Several additional insurance companies have agreed to waive higher-cost hurricane deductibles for coastal property owners in the wake of Tropical Storm Irene, Connecticut Gov. Dannel Malloy and Insurance Commissioner Thomas Leonardi announced Sept. 6.
"We are grateful that so many companies have stepped up do the right thing and we will continue our efforts with others in the industry," Malloy said in a press statement. "Certainly, what has been accomplished so far is gaining a much-needed financial break for many, but the long-term benefits of helping individuals put their lives back together are incalculable."
The move by insurers will save some Connecticut homeowners tens of thousands of dollars in out-of-pocket costs.
Connecticut is among 18 states and the District of Columbia that allow insurers write home insurance policies with hurricane deductibles, according to the Insurance Information Institute (III). Hurricane deductibles are expressed as a percentage of a home's insured value. For instance, a 2 percent hurricane deductible on a home insured for $300,000, would total $6,000.
Percentage deductibles range from 1 percent to 5 percent of a home's value, but hurricane deductibles may be even higher in some coastal areas, according to the III.

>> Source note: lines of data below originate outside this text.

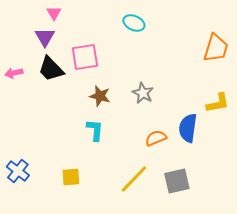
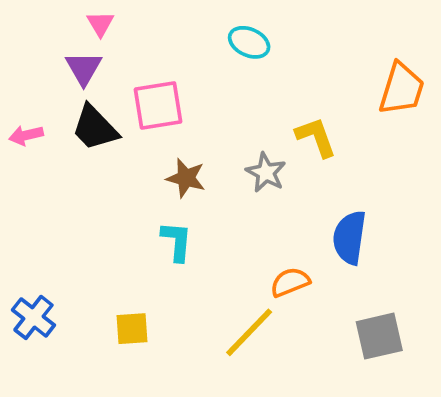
yellow L-shape: (218, 103) -> (316, 137), moved, turned -100
orange semicircle: (156, 138) -> (290, 282), moved
gray square: (177, 181) -> (379, 336), moved

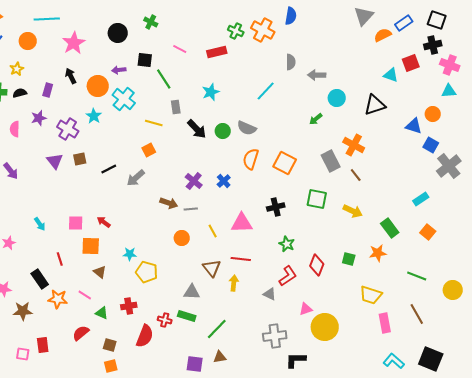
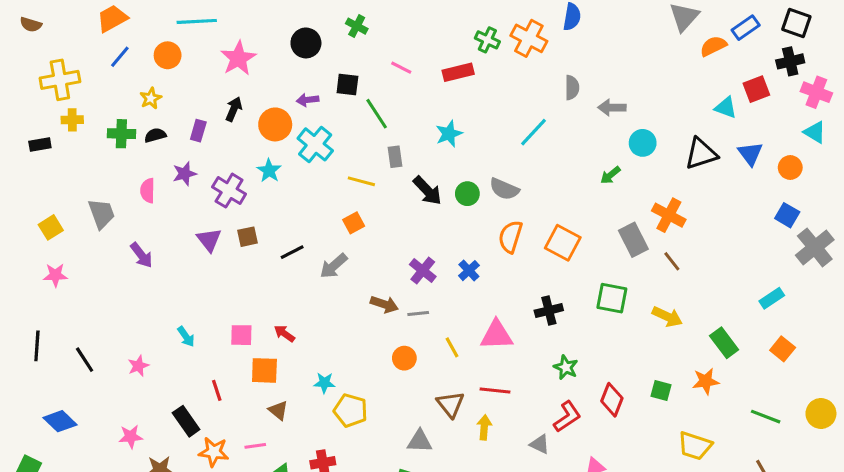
black arrow: (71, 76) -> (234, 109), turned 49
cyan triangle: (449, 91) -> (815, 132), turned 35
blue triangle: (414, 126) -> (750, 154), moved, turned 36
yellow circle: (453, 290) -> (821, 413), moved
pink line: (85, 295) -> (255, 446), turned -40

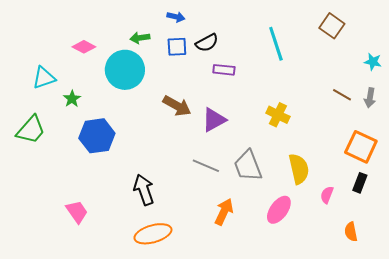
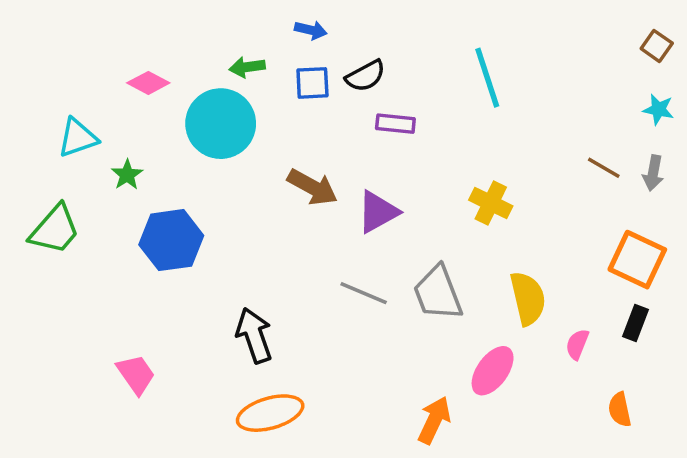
brown square: (332, 26) -> (657, 46), moved, size x0.7
orange arrow: (224, 212) -> (434, 420), moved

As of Sept. 6, 22 companies said they would waive the hurricane deductible in Connecticut. They include ACE, Allstate, Bunker Hill, Connecticut FAIR Plan, Farm Family, Farmers Insurance, Fidelity National, Fireman's Fund, Hartford, Liberty Mutual, MetLife, MiddleOak, New London County Mutual, Privilege Underwriters Reciprocal Exchange, Quincy Mutual Fire Insurance co., Safeco, Tower, Travelers, Utica National, Utica First, Universal North America and Vermont Mutual.